Responding to complaints about the delays some¬times experienced by beneficiaries in having their pensions paid and claims honoured, NIB’s Executive Director, Niala Persad-Poliah said that by June last year, the NIS had more than 150,000 beneficiaries with 90,000 of them being long term beneficiaries who are either getting a retirement pension or an in¬validity or survivor’s benefit. She said the system pays these persons “seamlessly” each month but at any time at least ten percent of its beneficiaries would be aggrieved by the decisions made by the board or be unhappy at the length of time taken to process claims or angry at the amount of money they receive from a claim. “And, of course, that ten percent is the loudest. Those voices are the loudest.” She added that part of the problem was that the NIB, which began operations in 1972, had been a largely paper-based organisation with few IT solutions and this would account for the lengthy processing of claims. However, she said that from last year, the NIB began many initiatives aimed at reducing the time it takes to process applications.

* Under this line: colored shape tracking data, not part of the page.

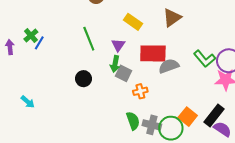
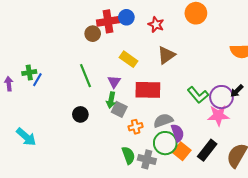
green cross: (31, 36) -> (29, 72), turned 32
gray semicircle: (169, 66) -> (163, 121), moved
cyan arrow: (28, 102) -> (26, 137), size x1.5
green circle: (171, 128) -> (165, 143), moved
purple semicircle: (222, 129) -> (178, 133), moved, turned 36

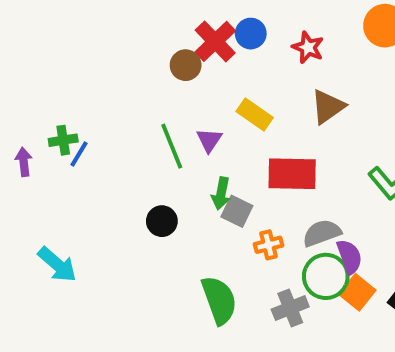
red cross: (108, 21) -> (215, 41), turned -35
purple triangle: (114, 82) -> (209, 140), moved
green semicircle: (128, 155) -> (219, 300), moved, size x1.4
gray cross: (147, 159) -> (290, 308), turned -36

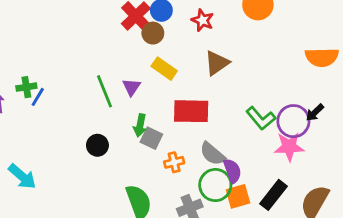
brown circle: (186, 65) -> (153, 33), moved
gray semicircle: (322, 233) -> (212, 154), turned -120
orange square: (357, 292) -> (238, 196), turned 35

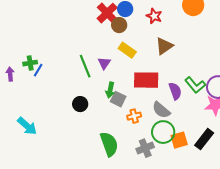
purple semicircle: (232, 171) -> (175, 91), moved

Among the efforts made by the National Insurance Board to speed up the processing of claims and the payment of benefits to those entitled to receive them, is the launch of the “Pension Ready” programme, under which persons covered under the NIS are invited to visit the board’s offices when they cross 55 years of age to get their records in order before they reached 60 so that the board could deal with any discrepancies before the person reaches retirement age, facilitating the speedy payment of benefits.

Persad-Poliah said that since 2015 the NIB had also asked people to apply for their contribution statements online using the online contribution request form. The NIB promises that those who make such requests will receive their statement within three working days. She said persons who receive these statements are advised to check them and if mistakes or errors are found visit the NIB with all the relevant documents to sort out any discrepancies. She said since August last year the board had also launched a facility allowing employers to make their payments online to avoid having to form long lines at NIB offices at month end. She added that because of these new initiatives launched over the last year she was satisfied that the processing times for applications will soon be significantly reduced.

NIB officials said that claims processing times are shorter in Trinidad and Tobago than elsewhere in the Caribbean and the complaints are largely from the “informal” employment sector where the payment of contributions were not as consistent as in the more formal sectors. They said when persons employed in the “informal” sector made a claim the board then had to go out and investigate whether the required contributions had been made and this investigation caused delays to the processing of their claim. The NIB said that 90 percent of its beneficiaries, coming from the “formal” sector, get their benefits in a very short time.